Em um episódio ao vivo recente sobre pecados veniais (abaixo), Padre Paulo Ricardo explicou a importância do combate a essas faltas que, por “leves” que sejam — e, portanto, não chegarem a ferir de morte a vida da graça em nós —, são verdadeiras ofensas a Deus, com as quais não podemos “brincar”, pois, como se nada fossem. 

Para entender melhor a gravidade de um só pecado venial, talvez nos fosse necessário sair de nossos raciocínios carnais e consultar um pouco a sabedoria dos santos, os quais, justamente pelo muito que amaram a Deus, tinham horror à menor das coisas que pudessem desagradá-lo.

Esses homens e mulheres viviam da fé (cf. Rm 1, 17); suas existências estavam ancoradas nas realidades sobrenaturais, invisíveis a olhos humanos. Nós, porém, movidos como somos pelos sentidos, damos mais valor às tragédias deste mundo do que às que se passam no interior de nossas almas. Assim é porque pequena, fraca, quase insignificante, é a nossa fé.
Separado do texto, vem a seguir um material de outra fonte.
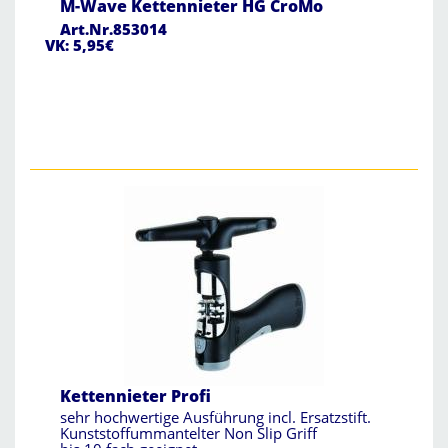
M-Wave Kettennieter HG CroMo
Art.Nr.853014
VK: 5,95€
Kettennieter Profi
sehr hochwertige Ausführung incl. Ersatzstift.
Kunststoffummantelter Non Slip Griff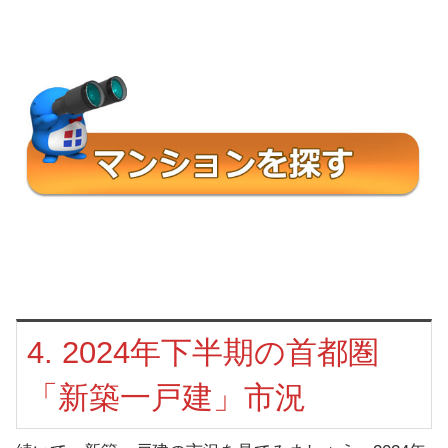
4. 2024年下半期の首都圏
「新築一戸建」市況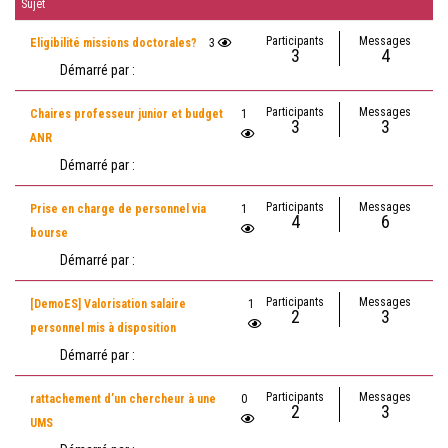
Sujet
Participants
Messages
Eligibilité missions doctorales?
3
3
4
Démarré par :
Participants
Messages
Chaires professeur junior et budget
1
3
3
ANR
Démarré par :
Participants
Messages
Prise en charge de personnel via
1
4
6
bourse
Démarré par :
Participants
Messages
[DemoES] Valorisation salaire
1
2
3
personnel mis à disposition
Démarré par :
Participants
Messages
rattachement d’un chercheur à une
0
2
3
UMS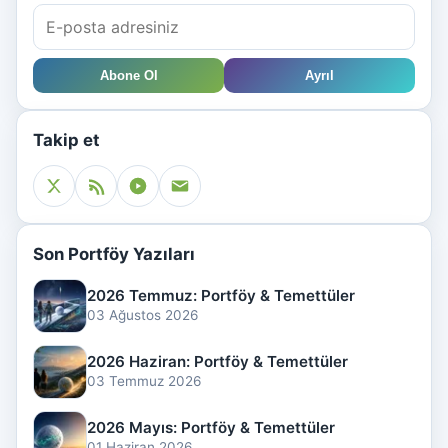
Abone Ol
Ayrıl
Takip et
Son Portföy Yazıları
2026 Temmuz: Portföy & Temettüler
03 Ağustos 2026
2026 Haziran: Portföy & Temettüler
03 Temmuz 2026
2026 Mayıs: Portföy & Temettüler
01 Haziran 2026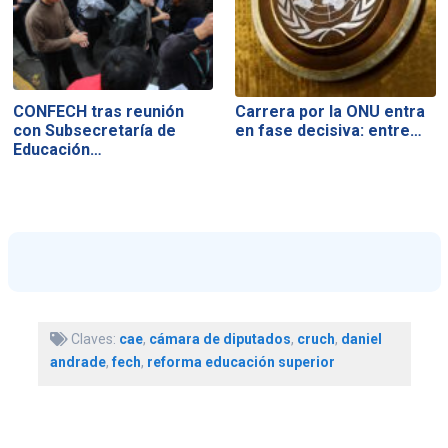
CONFECH tras reunión
Carrera por la ONU entra
con Subsecretaría de
en fase decisiva: entre…
Educación…
Claves:
cae
,
cámara de diputados
,
cruch
,
daniel
andrade
,
fech
,
reforma educación superior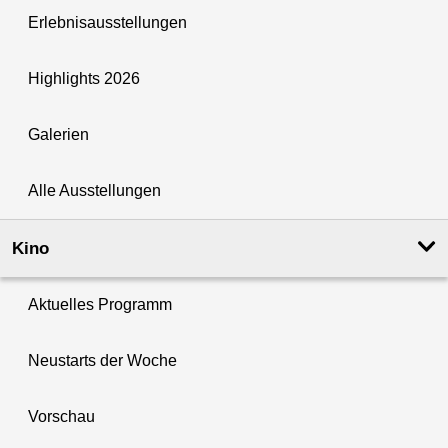
Erlebnisausstellungen
Highlights 2026
Galerien
Alle Ausstellungen
Kino
Aktuelles Programm
Neustarts der Woche
Vorschau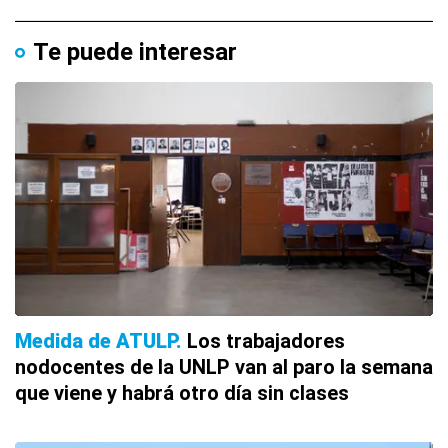
Te puede interesar
Medida de ATULP
Los trabajadores
nodocentes de la UNLP van al paro la semana
que viene y habrá otro día sin clases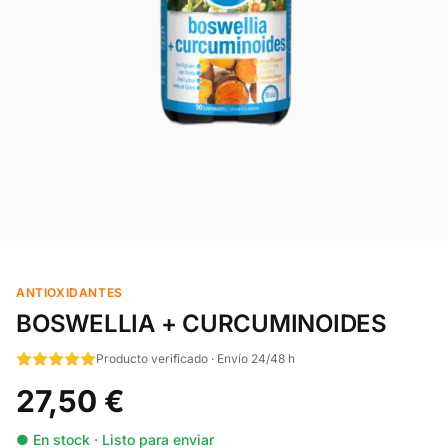
ANTIOXIDANTES
BOSWELLIA + CURCUMINOIDES
Producto verificado · Envío 24/48 h
27,50 €
● En stock · Listo para enviar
Mas um Cardeal Newman, por exemplo — cuja canonização a Igreja já confirmou para o próximo dia 13 de outubro —, assegurava que, para a Igreja Católica, “é preferível o sol e a lua caírem do céu, a terra desaparecer, os milhões de seres humanos que a povoam morrerem de fome na pior das agonias, até onde possa chegar a aflição temporal, a admitir que uma só alma, não digo, se perca, mas cometa um único pecado venial” [1]. Nisso crê a Igreja, de fato, ciente de que “nada acontece no mundo exterior que não tenha acontecido dentro de uma alma” [2]. É aí que se passa o verdadeiro drama da humanidade; é aí que acontece a mais importante de todas as batalhas; é aí que se decide deveras o futuro do homem. 

E se muitos de nós, dizendo-nos católicos, não mais cremos nisso; se muitos de nós achamos a preservação das florestas ou do mico-leão dourado mais importante do que a salvação das almas; o respeito às culturas humanas, mais do que o cumprimento do mandato de Nosso Senhor de evangelizar todos os povos; o combate das catástrofes e misérias naturais, mais do que o combate à desgraça espiritual do pecado… somos nós que nos distanciamos do que é a Igreja. Não foi ela que mudou — porque a Igreja, em sua essência, sendo continuação da Encarnação do Verbo de Deus na história, é a mesma ontem, hoje e pelos séculos (cf. Hb 13, 8) —, mas nós que miseravelmente mudamos, abandonando a fé que nos legaram os Apóstolos, os mártires e os santos de todos os outros séculos.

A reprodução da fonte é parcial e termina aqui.